2025-09-15
8 分钟The Economist Hello, this is Alok Jha,
host of Babbage, our weekly podcast on science and technology.
Welcome to Editors Pics.
We've chosen an unmissable article from the latest edition of The Economist.
Please do have a listen.
It already ranks among the biggest investment booms in modern history.
This year,
America's large tech firms will spend nearly $400 billion on the infrastructure needed to run artificial intelligence or AI models.
OpenAI and Anthropic, the world's leading model makers, are raising billions every few months.

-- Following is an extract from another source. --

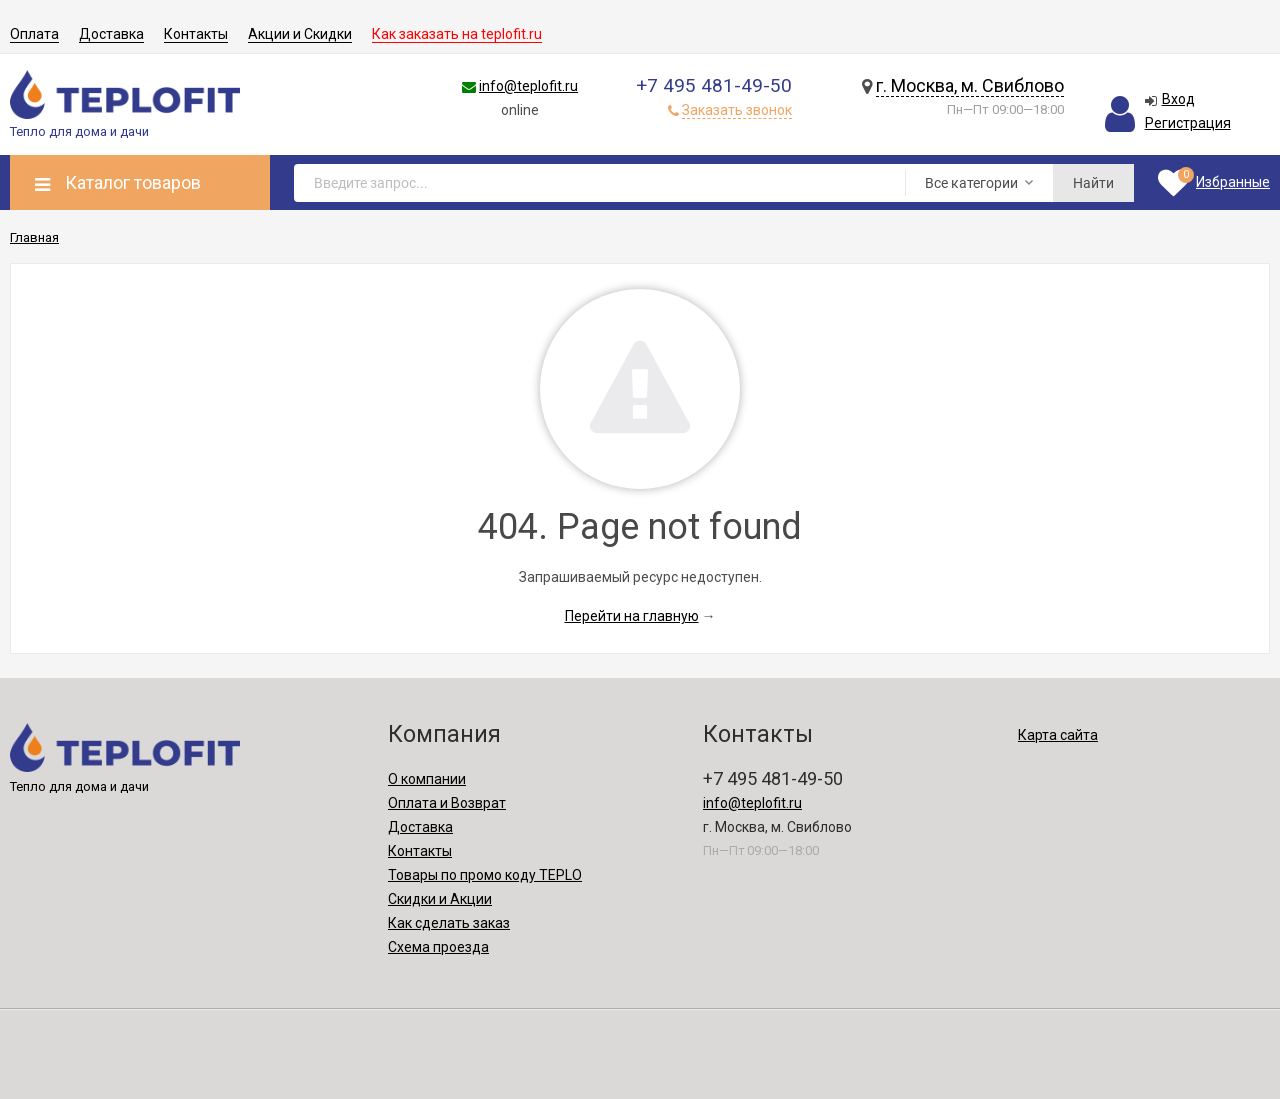 This screenshot has height=1099, width=1280. What do you see at coordinates (1058, 735) in the screenshot?
I see `Карта сайта` at bounding box center [1058, 735].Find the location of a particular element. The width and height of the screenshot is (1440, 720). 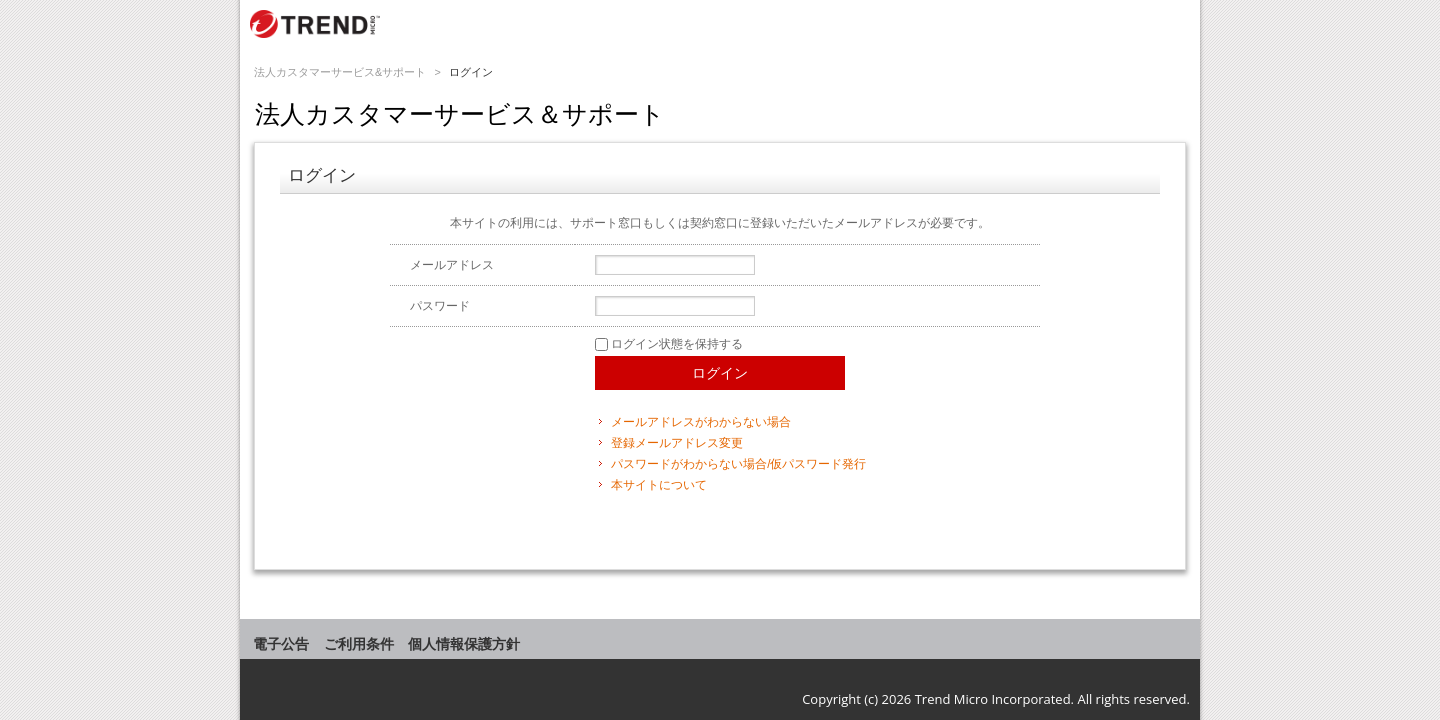

個人情報保護方針 is located at coordinates (464, 643).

Their combined valuation is approaching half a trillion dollars.
Analysts reckon that by the end of 2028 the sum spent worldwide on data centres will exceed three trillion dollars.
The scale of these bets is so vast that it is worth asking what will happen at payback time.
Even if the technology succeeds, plenty of people will lose their shirts.
And if it doesn't, the economic and financial pain will be swift and severe.
Investors always flock to promising technologies,
but the AI rush is more extreme than many past booms.
Boosters say that artificial general intelligence or AGI models that are better than the average human at most cognitive tasks could be only a few years away.
The first firm to achieve it could reap unimaginable returns.
Investors and innovators know they may not be backing the right model,
but if they spend slowly and cautiously, they may as well not bother to spend at all.